Enantioselective Synthesis of Alcohols and Amines: The Zhu Synthesis of (+)-Trigonoliimine A

The enantioselective epoxidation of a terminal alkene 1 has been a long-sought goal of organic synthesis. Albrecht Berkessel of the University of Cologne devised (Angew. Chem. Int. Ed. 2013, 52, 8467. DOI: 10.1002/anie.201210198) a Ti catalyst that mediated the conversion of 1 to 2. Zhi Li of the National University of Singapore described (Chem. Commun. 2013, 49, 11572. DOI: 10.1039/C3CC46675B) a cell-based system that effected the enantioselective epoxidation of 3 to 4.

Antonio Mezzetti of ETH Zürich and Francesco Santoro of Firmenich SA carried out (Angew. Chem. Int. Ed. 2013, 52, 10352. DOI: 10.1002/anie.201304844) the enantioselective hydrogenation of 5 to the allylic alcohol 6. Elena Fernández of the Universitat Rovira i Virgilli and Andrew Whiting of Durham University devised (Org. Lett. 2013, 15, 4810. DOI: 10.1021/ol4022029) a protocol for the enantioselective conjugate borylation of the imine derived from 7, leading to the secondary alcohol 8. Benjamin List of the Max-Planck-Institute, Mülheim and Choong Eui Song of Sungkyunkwan University condensed (Angew. Chem. Int. Ed. 2013, 52, 12143. DOI: 10.1002/anie.201306297) the thioester 10 with the aldehyde 9 to give the alcohol 11.

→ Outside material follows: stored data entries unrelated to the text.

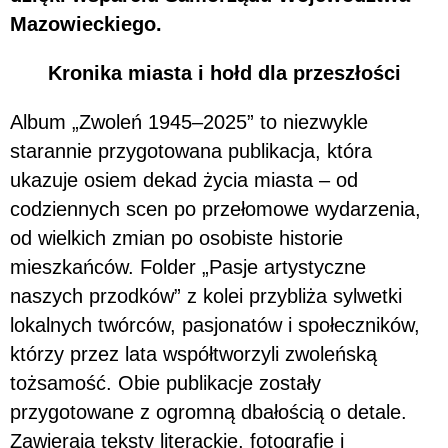
Mazowieckiego.
Kronika miasta i hołd dla przeszłości
Album „Zwoleń 1945–2025” to niezwykle
starannie przygotowana publikacja, która
ukazuje osiem dekad życia miasta – od
codziennych scen po przełomowe wydarzenia,
od wielkich zmian po osobiste historie
mieszkańców. Folder „Pasje artystyczne
naszych przodków” z kolei przybliża sylwetki
lokalnych twórców, pasjonatów i społeczników,
którzy przez lata współtworzyli zwoleńską
tożsamość. Obie publikacje zostały
przygotowane z ogromną dbałością o detale.
Zawierają teksty literackie, fotografie i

Toshiro Harada of the Kyoto Institute of Technology developed (Org. Lett. 2013, 15, 4198. DOI: 10.1021/ol4019248) a general procedure for the enantioselective addition of a terminal alkene 12 to an aldehyde 9. As illustrated by the preparation of 13, this appears to be tolerant of a variety of organic functional groups. Professor Harada also established (Chem. Eur. J. 2013, 19, 17707. DOI: 10.1002/chem.201303619) a protocol for the enantioselective addition of an alkyne 14 to an aldehyde to give the branched product 15.

Chun-Jiang Wang and Xumu Zhang of Wuhan University hydrogenated (Angew. Chem. Int. Ed. 2013, 52, 8416. DOI: 10.1002/anie.201302943) the alkyne 16 to the protected allylic amine 17. Keiji Maruoka of Kyoto University effected (J. Am. Chem. Soc. 2013, 135, 18036. DOI: 10.1021/ja4099627) the enantioselective α-amination of an aldehyde 18, to give 19. David W. C. MacMillan of Princeton University described (J. Am. Chem. Soc. 2013, 135, 11521. DOI: 10.1021/ja406181e) a complementary approach, not illustrated. David J. Fox of the University of Warwick reduced (Chem. Commun. 2013, 49, 10022. DOI: 10.1039/C3CC46070C) the ketone 20, then rearranged the resulting secondary alcohol to the α-amino amide 21.

α-Quaternary amines are particularly sought after. Xiao-Ying Xu and Li-Xin Wang of the Chengdu Institute of Organic Chemistry added (Eur. J. Org. Chem. 2013, 2864. DOI: 10.1002/ejoc.201201701) the aldehyde 22 to the azodicarboxylate 23 to give 24. Yuko Otani of the University of Tokyo and Kei Takeda of Hiroshima University found (Angew. Chem. Int. Ed. 2013, 52, 12956. DOI: 10.1002/anie.201306443) that depending on the choice of base, the readily-available enantiomerically enriched 25 could be acylated to give either enantiomer of 26.

Jieping Zhu of the Ecole Polytechnique Fédérale de Lausanne developed (Angew. Chem. Int. Ed. 2013, 52, 12714. DOI: 10.1002/anie.201306663) yet another approach to α-quaternary amines. The enantioselective addition of the isonitrile 27 to the vinyl selenone 28 established the key quaternary center of (+)-Trigonoliimine A (30).